Seamanship Quotation

“In political activity, then, men sail a boundless and bottomless sea; there is neither harbour for shelter nor floor for anchorage, neither starting-place nor appointed destination.”
— from Michael Oakeshott's
Political Education” (1951)

Wednesday, November 9, 2011

Why Republican slogans may go soft:

Gone are the muskets and the battle cries. Euphemisms are starting to come back.
Yesterday Politico’s Jake Sherman and Seung Min Kim supplied an amazing bouquet of Republican happy talk in an update on negotiations in the Joint Select Committee on Deficit Reduction.   
“Obviously, it’s important to show that we have a balanced, reasonable plan that actually deals with the drivers of our debt — entitlements — and includes revenue from economic growth associated with tax reform, not job-killing tax hikes,” a House GOP leadership aide said.

Read more:
Why would they concoct such a convoluted vision statement, something only John Kerry and Michael Dukakis would have tried to use on bumper stickers?
Why grease the skids for compromise and cooperation? With two weeks to go, are Republicans already putting country first, or is partisan calculation finally shifting in favor of the peace-makers?  
Michael Tomasky offers a clue from the wilds of Florida. 
“The most important and interesting poll question asked in recent memory is the one Suffolk University finally thought to ask last week, surveying Floridians about various matters in their state.

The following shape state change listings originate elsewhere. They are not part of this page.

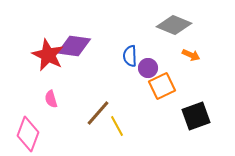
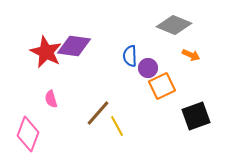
red star: moved 2 px left, 3 px up
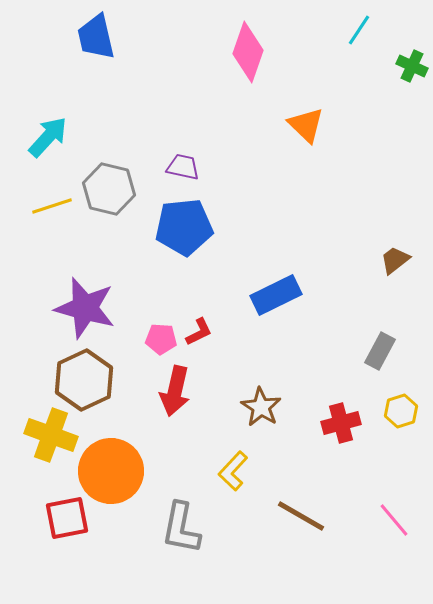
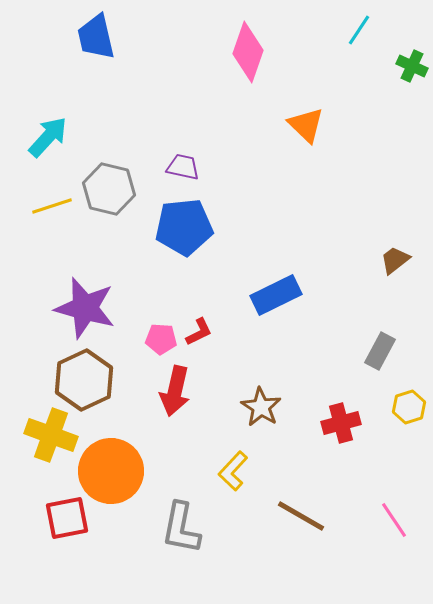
yellow hexagon: moved 8 px right, 4 px up
pink line: rotated 6 degrees clockwise
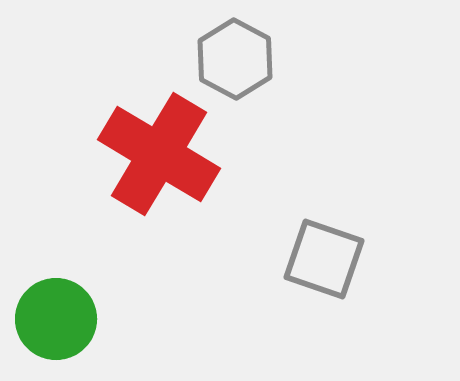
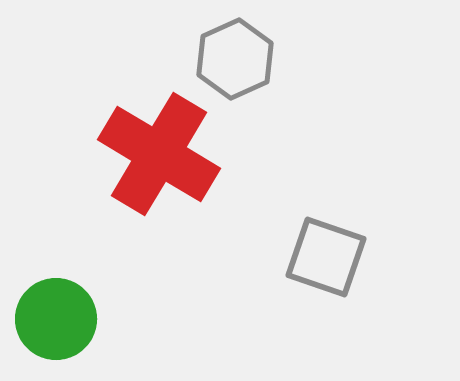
gray hexagon: rotated 8 degrees clockwise
gray square: moved 2 px right, 2 px up
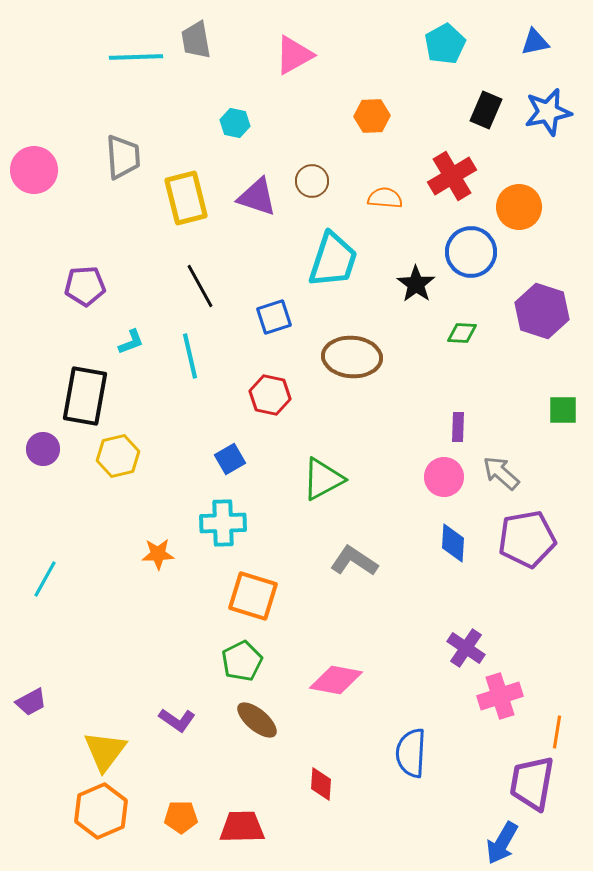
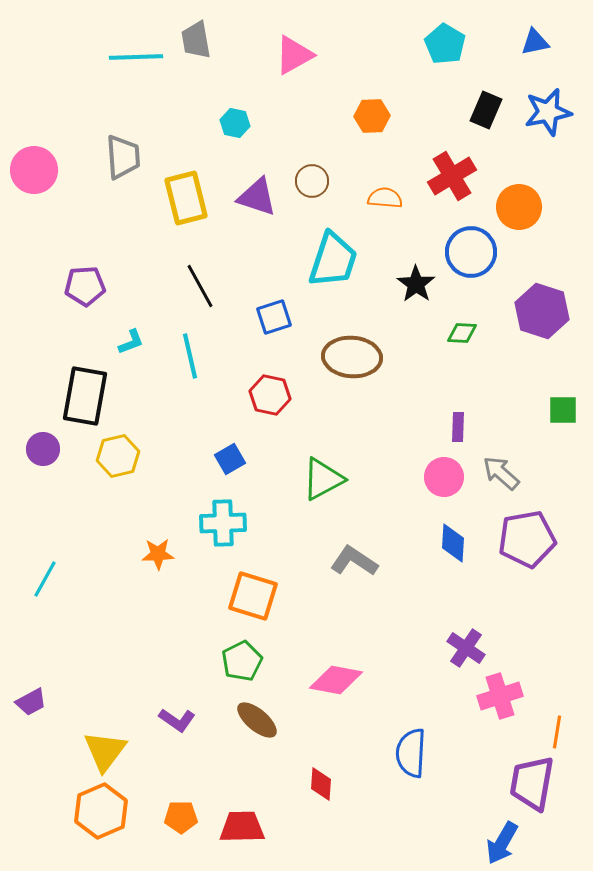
cyan pentagon at (445, 44): rotated 12 degrees counterclockwise
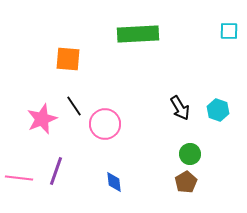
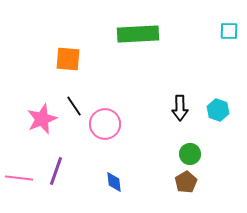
black arrow: rotated 30 degrees clockwise
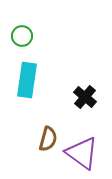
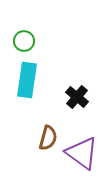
green circle: moved 2 px right, 5 px down
black cross: moved 8 px left
brown semicircle: moved 1 px up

People were asked if they thought the Republicans were “intentionally stalling efforts to jumpstart the economy to insure that Barack Obama is not re-elected.” In response, 49 percent said yes, and just 39 percent said no. Among liberals, 75 percent said yes, and among moderates, fully 59 percent said yes (to 31 percent saying no). Interestingly, even a third of conservatives said yes (many of whom presumably thought it was a grand idea to do so). Forty-nine isn’t a majority, but it’s close, and Florida isn’t the country, but, if anything, it leans a little to the country’s right, so this is a shockingly large number considering that we Americans are supposed to believe that no one in our great and celebrated system of government would ever do such a thing. But people are starting to believe it, and it will be the GOP’s worst nightmare if it gets to the point that 58 percent or so of the country agrees. Given that majorities of conservatives and Republicans will never agree with this, a number like 58 (or even 55) will mean that a substantial majority of independents think it’s true.”
Tomasky suggests that continuing partisan gridlock in Washington could be fatal for the Republican nominee. The label of obstructionist could, he imagines, “hang like the stink of garlic around the nominee’s neck.”
It will be interesting to know what, if anything, Mitt Romney will be suggesting to his supporters in Washington as these deficit-reduction talks approach their end-of-November deadline.